Computed on the 3,883 examples. Majority is a baseline that always predicts the most common class.
| Model | Accuracy | Precision | Recall | F1 | Specificity | Balanced acc. |
|---|---|---|---|---|---|---|
| LFM | 0.604 | 0.599 | 0.609 | 0.604 | 0.599 | 0.604 |
| Llama-3.2 | 0.593 | 0.679 | 0.341 | 0.454 | 0.842 | 0.591 |
| Qwen3 | 0.609 | 0.636 | 0.495 | 0.557 | 0.722 | 0.608 |
| Majority | 0.504 | n/a | 0.000 | n/a | 1.000 | 0.500 |
Metrics are saved to data/figures_tables/metrics_overall.csv and the
per-metric export to data/figures_tables/model_metrics.csv.

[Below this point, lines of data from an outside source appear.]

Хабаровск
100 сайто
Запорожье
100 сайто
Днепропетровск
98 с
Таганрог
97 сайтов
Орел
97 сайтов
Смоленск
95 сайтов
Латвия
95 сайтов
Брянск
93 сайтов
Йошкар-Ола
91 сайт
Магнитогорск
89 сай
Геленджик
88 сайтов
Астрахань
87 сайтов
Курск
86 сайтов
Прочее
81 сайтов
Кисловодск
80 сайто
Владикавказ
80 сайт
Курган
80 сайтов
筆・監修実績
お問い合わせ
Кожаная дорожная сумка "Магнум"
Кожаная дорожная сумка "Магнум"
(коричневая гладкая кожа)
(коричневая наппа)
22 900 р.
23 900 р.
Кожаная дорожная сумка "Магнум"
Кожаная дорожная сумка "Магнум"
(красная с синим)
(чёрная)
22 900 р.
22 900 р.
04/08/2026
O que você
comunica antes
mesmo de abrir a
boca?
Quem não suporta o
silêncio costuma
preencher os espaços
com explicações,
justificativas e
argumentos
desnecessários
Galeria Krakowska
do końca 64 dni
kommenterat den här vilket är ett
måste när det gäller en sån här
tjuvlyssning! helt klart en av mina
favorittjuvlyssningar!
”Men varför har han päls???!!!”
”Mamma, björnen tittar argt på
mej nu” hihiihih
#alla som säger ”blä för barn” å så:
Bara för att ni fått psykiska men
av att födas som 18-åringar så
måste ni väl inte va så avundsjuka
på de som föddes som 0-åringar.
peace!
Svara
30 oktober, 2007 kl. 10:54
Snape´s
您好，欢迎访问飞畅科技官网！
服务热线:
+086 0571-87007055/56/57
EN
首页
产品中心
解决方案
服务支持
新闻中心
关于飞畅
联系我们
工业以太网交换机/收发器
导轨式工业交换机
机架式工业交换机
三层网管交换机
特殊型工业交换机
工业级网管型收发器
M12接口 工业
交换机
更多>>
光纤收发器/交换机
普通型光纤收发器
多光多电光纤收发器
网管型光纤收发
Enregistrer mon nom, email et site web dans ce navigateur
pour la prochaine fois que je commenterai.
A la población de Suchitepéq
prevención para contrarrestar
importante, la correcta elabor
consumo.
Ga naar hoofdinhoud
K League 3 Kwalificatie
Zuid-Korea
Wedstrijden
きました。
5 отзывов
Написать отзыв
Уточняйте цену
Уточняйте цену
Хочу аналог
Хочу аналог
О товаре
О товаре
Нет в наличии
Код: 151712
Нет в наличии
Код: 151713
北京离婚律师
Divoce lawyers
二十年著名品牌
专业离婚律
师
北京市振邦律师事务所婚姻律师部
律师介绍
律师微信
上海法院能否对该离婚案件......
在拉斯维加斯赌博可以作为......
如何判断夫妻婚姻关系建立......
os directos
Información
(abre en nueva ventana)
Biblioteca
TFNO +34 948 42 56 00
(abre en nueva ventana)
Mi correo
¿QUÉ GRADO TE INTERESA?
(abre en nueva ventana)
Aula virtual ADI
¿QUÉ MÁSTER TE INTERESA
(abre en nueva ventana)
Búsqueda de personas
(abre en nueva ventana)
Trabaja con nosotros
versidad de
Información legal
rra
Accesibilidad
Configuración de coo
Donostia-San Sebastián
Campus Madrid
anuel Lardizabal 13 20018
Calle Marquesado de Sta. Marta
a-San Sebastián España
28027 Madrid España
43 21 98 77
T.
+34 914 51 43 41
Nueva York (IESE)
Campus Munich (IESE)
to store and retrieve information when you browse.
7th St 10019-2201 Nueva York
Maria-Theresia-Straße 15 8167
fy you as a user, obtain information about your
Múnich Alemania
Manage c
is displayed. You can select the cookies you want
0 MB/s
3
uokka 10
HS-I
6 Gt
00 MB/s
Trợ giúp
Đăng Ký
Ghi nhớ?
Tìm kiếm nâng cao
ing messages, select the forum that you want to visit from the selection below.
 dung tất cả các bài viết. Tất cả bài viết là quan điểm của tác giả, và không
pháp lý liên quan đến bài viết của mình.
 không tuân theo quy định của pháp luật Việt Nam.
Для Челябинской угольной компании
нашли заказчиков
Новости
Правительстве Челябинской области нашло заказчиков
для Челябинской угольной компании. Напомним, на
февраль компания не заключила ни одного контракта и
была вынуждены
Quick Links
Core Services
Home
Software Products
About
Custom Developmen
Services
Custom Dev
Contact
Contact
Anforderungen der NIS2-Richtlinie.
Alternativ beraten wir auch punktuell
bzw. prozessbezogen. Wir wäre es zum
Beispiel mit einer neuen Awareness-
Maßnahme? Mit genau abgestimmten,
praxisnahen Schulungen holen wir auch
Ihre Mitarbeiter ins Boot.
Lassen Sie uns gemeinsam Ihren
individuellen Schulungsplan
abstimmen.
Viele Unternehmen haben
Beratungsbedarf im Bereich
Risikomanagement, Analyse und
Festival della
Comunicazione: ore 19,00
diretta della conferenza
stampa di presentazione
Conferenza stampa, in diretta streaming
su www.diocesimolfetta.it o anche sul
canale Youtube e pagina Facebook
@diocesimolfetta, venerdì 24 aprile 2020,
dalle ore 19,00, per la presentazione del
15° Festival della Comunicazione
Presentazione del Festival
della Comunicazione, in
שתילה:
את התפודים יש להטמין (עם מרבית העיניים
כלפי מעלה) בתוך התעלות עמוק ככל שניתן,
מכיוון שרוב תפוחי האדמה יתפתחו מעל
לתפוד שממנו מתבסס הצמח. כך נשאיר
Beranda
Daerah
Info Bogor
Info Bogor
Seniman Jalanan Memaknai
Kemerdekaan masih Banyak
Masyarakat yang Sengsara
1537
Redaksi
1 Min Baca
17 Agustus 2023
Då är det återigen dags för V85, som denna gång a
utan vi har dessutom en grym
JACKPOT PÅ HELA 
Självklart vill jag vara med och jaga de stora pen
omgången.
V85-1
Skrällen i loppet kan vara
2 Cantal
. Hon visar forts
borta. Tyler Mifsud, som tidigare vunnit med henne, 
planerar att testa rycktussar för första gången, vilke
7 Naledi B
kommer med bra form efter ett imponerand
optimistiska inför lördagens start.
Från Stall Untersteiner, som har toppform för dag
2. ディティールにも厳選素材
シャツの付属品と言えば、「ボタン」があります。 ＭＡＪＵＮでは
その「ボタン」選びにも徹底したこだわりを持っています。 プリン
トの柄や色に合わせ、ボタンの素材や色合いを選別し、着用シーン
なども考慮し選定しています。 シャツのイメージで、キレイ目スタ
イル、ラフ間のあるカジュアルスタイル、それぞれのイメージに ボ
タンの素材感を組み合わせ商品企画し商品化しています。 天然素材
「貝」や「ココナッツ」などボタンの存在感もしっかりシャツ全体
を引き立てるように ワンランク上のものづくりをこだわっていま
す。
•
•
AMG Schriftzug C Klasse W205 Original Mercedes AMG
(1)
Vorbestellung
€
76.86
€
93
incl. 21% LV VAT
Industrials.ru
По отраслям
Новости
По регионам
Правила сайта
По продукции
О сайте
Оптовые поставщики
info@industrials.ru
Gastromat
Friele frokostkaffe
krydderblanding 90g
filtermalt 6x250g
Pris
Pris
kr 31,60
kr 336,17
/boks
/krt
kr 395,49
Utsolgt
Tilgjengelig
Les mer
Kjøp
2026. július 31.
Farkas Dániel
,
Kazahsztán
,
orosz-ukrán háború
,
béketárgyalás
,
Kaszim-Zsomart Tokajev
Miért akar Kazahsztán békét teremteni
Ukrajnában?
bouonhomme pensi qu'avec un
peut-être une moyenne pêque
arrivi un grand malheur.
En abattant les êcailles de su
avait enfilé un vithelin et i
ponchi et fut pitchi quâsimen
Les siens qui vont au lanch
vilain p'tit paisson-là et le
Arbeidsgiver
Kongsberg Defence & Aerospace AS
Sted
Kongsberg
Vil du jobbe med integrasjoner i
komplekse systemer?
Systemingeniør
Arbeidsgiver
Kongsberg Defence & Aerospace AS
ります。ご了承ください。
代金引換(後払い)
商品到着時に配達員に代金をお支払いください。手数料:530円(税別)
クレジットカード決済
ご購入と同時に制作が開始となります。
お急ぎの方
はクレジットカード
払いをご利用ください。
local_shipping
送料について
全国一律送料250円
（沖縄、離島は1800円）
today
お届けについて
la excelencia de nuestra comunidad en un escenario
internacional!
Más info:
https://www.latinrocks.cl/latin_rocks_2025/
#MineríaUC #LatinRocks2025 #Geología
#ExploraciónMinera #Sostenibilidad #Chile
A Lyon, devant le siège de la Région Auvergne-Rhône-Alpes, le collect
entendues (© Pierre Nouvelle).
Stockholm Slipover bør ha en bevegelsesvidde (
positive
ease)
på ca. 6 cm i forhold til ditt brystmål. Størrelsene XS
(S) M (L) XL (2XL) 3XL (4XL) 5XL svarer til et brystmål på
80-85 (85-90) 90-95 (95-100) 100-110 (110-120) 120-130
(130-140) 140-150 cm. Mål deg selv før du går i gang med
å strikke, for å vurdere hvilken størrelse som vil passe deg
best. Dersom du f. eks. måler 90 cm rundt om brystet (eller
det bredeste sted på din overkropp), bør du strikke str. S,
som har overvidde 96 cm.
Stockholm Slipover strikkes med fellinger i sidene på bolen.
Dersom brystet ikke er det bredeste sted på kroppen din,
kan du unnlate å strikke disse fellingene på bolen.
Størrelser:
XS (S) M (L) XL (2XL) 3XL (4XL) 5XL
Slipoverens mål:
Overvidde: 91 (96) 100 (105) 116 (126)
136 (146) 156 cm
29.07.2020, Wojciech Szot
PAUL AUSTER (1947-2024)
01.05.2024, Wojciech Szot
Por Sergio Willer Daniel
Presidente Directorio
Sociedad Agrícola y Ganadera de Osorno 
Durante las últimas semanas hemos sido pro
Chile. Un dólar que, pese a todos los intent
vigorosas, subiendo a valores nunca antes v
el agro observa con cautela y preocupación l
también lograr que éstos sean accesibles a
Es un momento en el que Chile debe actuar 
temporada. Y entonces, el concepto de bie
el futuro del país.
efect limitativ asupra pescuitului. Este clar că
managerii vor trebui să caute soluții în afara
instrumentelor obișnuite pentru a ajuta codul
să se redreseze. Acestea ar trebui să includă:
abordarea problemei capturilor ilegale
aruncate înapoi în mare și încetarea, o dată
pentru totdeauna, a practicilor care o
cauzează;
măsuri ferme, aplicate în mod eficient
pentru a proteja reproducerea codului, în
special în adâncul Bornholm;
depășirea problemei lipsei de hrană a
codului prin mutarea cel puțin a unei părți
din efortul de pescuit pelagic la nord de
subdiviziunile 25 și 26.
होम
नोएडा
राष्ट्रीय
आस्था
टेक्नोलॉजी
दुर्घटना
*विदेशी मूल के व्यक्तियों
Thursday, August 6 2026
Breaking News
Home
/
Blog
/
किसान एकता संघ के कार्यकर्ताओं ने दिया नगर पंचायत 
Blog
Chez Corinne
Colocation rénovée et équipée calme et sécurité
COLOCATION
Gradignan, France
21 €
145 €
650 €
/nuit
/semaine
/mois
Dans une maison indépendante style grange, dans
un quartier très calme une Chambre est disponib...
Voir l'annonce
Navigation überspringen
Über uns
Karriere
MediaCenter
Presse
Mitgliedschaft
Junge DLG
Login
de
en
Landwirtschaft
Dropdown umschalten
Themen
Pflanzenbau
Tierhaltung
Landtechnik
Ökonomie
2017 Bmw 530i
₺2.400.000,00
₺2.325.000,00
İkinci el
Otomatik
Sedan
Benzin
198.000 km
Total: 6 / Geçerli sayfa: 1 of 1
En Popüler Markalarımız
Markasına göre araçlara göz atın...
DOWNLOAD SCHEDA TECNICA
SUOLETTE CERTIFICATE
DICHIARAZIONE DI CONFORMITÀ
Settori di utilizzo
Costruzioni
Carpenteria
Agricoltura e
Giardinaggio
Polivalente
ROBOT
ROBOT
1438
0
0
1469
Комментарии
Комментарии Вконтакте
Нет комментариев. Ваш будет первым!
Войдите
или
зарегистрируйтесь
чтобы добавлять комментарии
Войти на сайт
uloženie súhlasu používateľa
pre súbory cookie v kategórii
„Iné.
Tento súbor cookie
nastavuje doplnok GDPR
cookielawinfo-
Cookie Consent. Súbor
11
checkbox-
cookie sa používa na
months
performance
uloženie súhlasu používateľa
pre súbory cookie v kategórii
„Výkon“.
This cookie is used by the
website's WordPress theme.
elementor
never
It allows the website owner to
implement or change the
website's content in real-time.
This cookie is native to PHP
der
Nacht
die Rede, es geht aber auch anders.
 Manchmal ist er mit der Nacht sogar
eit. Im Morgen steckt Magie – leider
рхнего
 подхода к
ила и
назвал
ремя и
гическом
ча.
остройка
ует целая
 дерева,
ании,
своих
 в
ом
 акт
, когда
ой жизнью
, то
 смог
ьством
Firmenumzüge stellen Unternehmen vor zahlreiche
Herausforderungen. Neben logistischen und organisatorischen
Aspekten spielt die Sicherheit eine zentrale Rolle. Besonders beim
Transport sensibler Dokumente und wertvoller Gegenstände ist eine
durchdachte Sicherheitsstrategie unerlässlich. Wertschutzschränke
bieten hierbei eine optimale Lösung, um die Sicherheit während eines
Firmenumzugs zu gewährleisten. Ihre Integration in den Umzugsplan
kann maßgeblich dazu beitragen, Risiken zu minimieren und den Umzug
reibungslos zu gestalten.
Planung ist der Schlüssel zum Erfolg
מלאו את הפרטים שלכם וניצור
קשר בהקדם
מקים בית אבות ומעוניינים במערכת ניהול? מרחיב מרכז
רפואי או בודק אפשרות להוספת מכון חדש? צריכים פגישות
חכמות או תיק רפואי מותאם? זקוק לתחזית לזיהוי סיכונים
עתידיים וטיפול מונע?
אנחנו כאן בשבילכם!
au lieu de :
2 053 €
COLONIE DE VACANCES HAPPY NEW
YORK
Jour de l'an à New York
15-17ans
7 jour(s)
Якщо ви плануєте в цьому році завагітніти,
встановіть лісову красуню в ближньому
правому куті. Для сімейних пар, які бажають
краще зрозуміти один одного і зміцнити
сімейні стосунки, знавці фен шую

Computed on the 3,883 examples and saved to
data/figures_tables/metrics_by_vote_type.csv. Majority is a baseline that
always predicts the most common class.
| Model | Vote | n | Yes | No | Yes share | Accuracy | F1 | Balanced acc. |
|---|---|---|---|---|---|---|---|---|
| LFM | 677 Umweltverantwortung | 1,514 | 535 | 979 | 0.353 | 0.668 | 0.458 | 0.607 |
| Llama-3.2 | 677 Umweltverantwortung | 1,514 | 535 | 979 | 0.353 | 0.715 | 0.410 | 0.617 |
| Qwen3 | 677 Umweltverantwortung | 1,514 | 535 | 979 | 0.353 | 0.740 | 0.623 | 0.710 |
| Majority | 677 Umweltverantwortung | 1,514 | 535 | 979 | 0.353 | 0.647 | n/a | 0.500 |
| LFM | 678 Eigenmietwert | 1,180 | 715 | 465 | 0.606 | 0.564 | 0.680 | 0.509 |
| Llama-3.2 | 678 Eigenmietwert | 1,180 | 715 | 465 | 0.606 | 0.566 | 0.638 | 0.549 |
| Qwen3 | 678 Eigenmietwert | 1,180 | 715 | 465 | 0.606 | 0.579 | 0.654 | 0.558 |
| Majority | 678 Eigenmietwert | 1,180 | 715 | 465 | 0.606 | 0.606 | 0.755 | 0.500 |
| LFM | 679 E-ID | 1,189 | 676 | 513 | 0.569 | 0.562 | 0.613 | 0.554 |
| Llama-3.2 | 679 E-ID | 1,189 | 676 | 513 | 0.569 | 0.464 | 0.147 | 0.525 |
| Qwen3 | 679 E-ID | 1,189 | 676 | 513 | 0.569 | 0.473 | 0.335 | 0.511 |
| Majority | 679 E-ID | 1,189 | 676 | 513 | 0.569 | 0.569 | 0.725 | 0.500 |
- Download models (uses Hugging Face Hub):
python3 src/download_models.py - Run model inference:
python3 src/run_models.py - Inspect outputs in
data/results/. - Generate figures and metrics tables:
python3 src/analysis_results.py
- Results files are named
<abbrev>dat.parquetand include all original respondent features plus model predictions in a new column. - Use
SKIP_MODELS=llama32,qwen3to skip specific models.